OntoAug: Rethinking Generative Data Augmentation via Ontology Guidance
Abstract
Generative data augmentation techniques open new avenues for improving image recognition models. The core of image recognition lies in accurately capturing the ontological features of the subject. However, existing methods often treat the image as a whole during augmentation, ignoring the uneven semantic distribution between foreground and background. This can lead to semantic shifts in generated samples, weakening the model’s ability to represent the subject’s ontology. In human perception, category recognition typically relies on the stable essence of the subject while tolerating variations in background and environment.

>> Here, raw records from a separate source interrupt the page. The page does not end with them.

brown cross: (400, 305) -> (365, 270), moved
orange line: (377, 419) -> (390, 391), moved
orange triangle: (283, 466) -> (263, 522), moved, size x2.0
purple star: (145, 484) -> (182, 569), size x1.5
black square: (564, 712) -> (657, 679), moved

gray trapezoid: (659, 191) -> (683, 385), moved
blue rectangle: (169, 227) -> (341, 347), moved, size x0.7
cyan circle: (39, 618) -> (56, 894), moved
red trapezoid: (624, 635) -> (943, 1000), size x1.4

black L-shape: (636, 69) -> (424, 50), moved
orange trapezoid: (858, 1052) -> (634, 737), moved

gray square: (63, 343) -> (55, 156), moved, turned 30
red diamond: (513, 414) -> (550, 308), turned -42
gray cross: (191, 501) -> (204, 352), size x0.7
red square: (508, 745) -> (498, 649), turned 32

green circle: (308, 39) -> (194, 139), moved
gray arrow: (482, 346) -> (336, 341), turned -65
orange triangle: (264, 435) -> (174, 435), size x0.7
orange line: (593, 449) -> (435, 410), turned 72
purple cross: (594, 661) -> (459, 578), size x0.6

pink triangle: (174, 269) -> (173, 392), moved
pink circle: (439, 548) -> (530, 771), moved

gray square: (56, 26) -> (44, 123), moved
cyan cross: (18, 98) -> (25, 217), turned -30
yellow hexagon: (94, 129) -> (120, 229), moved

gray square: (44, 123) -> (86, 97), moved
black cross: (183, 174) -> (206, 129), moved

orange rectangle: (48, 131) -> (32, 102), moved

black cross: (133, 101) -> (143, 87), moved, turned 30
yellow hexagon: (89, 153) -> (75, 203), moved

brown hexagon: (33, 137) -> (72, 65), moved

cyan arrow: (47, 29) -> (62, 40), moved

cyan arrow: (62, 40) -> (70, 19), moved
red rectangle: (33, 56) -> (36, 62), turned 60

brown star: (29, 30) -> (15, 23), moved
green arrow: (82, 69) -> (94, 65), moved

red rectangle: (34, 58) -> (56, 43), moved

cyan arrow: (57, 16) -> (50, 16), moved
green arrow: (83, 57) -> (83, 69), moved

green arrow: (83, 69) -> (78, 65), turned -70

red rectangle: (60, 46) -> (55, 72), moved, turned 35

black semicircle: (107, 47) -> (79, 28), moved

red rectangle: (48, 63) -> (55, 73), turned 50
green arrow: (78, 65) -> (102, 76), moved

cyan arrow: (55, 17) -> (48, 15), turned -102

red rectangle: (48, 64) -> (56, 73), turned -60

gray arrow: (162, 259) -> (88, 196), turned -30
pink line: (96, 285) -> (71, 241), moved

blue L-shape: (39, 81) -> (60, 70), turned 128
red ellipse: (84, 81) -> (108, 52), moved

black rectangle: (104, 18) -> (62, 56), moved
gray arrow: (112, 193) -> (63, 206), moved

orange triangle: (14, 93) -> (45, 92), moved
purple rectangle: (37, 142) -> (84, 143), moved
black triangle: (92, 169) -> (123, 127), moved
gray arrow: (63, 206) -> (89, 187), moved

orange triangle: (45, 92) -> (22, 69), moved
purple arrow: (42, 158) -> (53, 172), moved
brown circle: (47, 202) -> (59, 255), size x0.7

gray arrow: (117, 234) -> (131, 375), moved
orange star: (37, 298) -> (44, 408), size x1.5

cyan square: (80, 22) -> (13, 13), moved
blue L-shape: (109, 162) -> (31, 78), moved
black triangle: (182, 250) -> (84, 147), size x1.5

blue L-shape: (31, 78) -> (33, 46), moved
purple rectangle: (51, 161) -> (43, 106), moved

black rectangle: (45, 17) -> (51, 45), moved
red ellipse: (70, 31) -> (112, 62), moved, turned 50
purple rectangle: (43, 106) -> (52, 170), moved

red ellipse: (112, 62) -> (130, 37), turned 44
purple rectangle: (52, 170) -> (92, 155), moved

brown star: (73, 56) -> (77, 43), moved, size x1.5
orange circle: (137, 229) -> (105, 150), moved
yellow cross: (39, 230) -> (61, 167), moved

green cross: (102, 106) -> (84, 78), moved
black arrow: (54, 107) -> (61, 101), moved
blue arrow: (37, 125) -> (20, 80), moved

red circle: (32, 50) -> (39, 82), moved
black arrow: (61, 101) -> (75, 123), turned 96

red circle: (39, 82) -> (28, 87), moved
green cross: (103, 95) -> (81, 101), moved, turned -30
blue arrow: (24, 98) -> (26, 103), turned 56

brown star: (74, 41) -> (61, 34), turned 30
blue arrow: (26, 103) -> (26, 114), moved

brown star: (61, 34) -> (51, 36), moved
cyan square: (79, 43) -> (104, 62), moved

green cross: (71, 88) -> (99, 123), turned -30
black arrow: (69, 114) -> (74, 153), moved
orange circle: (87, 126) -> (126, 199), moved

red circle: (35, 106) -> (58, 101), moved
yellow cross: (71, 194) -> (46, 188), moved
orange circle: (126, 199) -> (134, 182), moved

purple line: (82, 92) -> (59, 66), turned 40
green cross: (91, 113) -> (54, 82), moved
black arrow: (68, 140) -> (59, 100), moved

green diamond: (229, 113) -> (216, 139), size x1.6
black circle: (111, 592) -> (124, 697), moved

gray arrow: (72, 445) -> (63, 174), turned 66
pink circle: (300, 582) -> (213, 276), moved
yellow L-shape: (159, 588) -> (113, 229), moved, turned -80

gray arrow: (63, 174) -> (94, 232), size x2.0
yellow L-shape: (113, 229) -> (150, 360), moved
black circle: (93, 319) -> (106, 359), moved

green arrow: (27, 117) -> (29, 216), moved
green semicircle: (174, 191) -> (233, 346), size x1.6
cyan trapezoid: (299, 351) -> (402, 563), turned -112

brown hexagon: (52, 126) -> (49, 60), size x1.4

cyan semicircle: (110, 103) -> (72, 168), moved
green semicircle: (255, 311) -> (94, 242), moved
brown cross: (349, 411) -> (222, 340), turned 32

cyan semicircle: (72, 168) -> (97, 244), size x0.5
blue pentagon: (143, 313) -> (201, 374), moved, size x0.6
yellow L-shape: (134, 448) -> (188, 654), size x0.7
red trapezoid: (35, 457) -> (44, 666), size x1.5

Inspired by this human perceptual mechanism of “stable subjects, diverse backgrounds, and overall coherence,” we propose OntoAug, a data augmentation framework based on the distinction between ontology and environment that redefines the boundary of ontology-oriented enhancement. OntoAug explicitly separates the foreground subject and background context, guiding diffusion models through structured layout control to generate samples with consistent subjects and diverse backgrounds. Experiments show that OntoAug significantly improves performance in image classification, few-shot learning, weakly supervised object localization (WSOL), and large vision-language model (LVLM) reasoning, demonstrating its advantages in semantic fidelity and sample diversity. It offers a new direction for building visual systems more aligned with human perception. Code will be available.